- RECORDS SHOWN
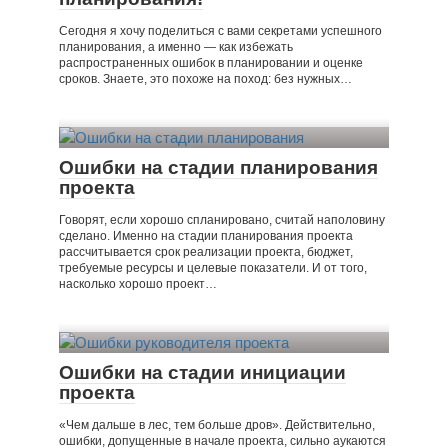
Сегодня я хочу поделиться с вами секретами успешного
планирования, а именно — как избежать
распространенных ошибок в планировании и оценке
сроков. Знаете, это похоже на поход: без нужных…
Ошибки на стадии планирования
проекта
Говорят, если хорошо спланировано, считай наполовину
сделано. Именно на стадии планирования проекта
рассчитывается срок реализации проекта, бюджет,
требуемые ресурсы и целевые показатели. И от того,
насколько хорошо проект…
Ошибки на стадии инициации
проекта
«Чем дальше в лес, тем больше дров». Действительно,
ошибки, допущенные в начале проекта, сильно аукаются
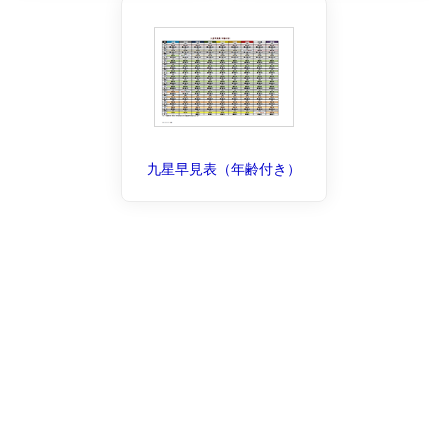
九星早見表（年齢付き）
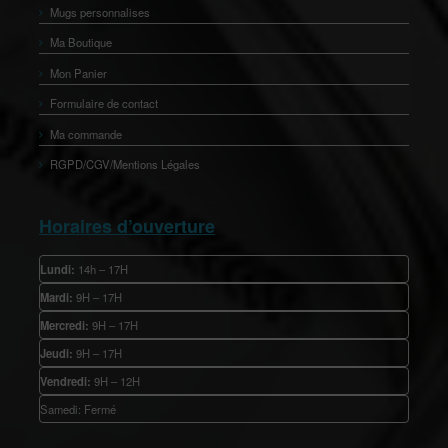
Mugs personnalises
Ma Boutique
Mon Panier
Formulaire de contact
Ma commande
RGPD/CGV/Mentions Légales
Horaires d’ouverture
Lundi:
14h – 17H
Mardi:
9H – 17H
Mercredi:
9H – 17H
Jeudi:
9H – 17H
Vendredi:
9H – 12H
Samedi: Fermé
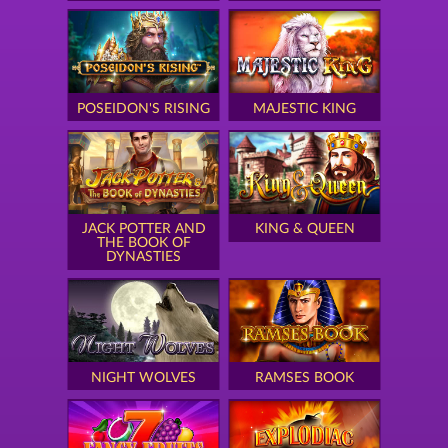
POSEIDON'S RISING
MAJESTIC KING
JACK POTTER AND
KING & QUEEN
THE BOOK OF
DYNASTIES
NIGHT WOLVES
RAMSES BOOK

--

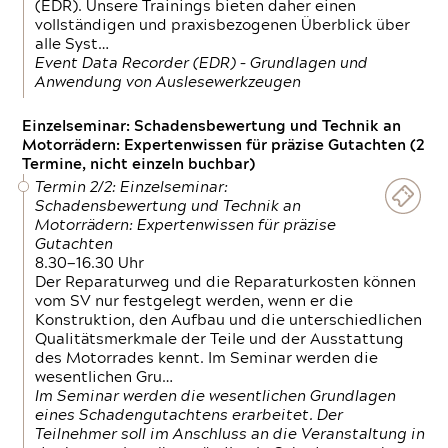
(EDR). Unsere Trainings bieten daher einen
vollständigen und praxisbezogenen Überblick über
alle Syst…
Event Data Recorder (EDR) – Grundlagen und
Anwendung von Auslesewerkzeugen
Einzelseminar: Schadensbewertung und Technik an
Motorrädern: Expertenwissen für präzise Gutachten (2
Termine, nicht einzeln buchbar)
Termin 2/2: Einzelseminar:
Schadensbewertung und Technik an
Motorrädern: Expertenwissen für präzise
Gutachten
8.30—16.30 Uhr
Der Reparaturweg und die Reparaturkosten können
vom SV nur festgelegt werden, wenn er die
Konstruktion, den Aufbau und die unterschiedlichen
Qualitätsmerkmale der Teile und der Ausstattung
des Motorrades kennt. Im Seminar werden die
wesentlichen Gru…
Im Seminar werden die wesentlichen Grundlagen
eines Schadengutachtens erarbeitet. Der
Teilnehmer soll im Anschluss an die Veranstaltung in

- WHAT TO DO
In the listing above, the required lines run from the line with "RGPD/CGV/Mentions Légales" through the line with "RAMSES BOOK". Output exactly those lines, omitting pictures.

- ANSWER SPACE
RGPD/CGV/Mentions Légales
Horaires d’ouverture
Lundi:
14h – 17H
Mardi:
9H – 17H
Mercredi:
9H – 17H
Jeudi:
9H – 17H
Vendredi:
9H – 12H
Samedi: Fermé
POSEIDON'S RISING
MAJESTIC KING
JACK POTTER AND
KING & QUEEN
THE BOOK OF
DYNASTIES
NIGHT WOLVES
RAMSES BOOK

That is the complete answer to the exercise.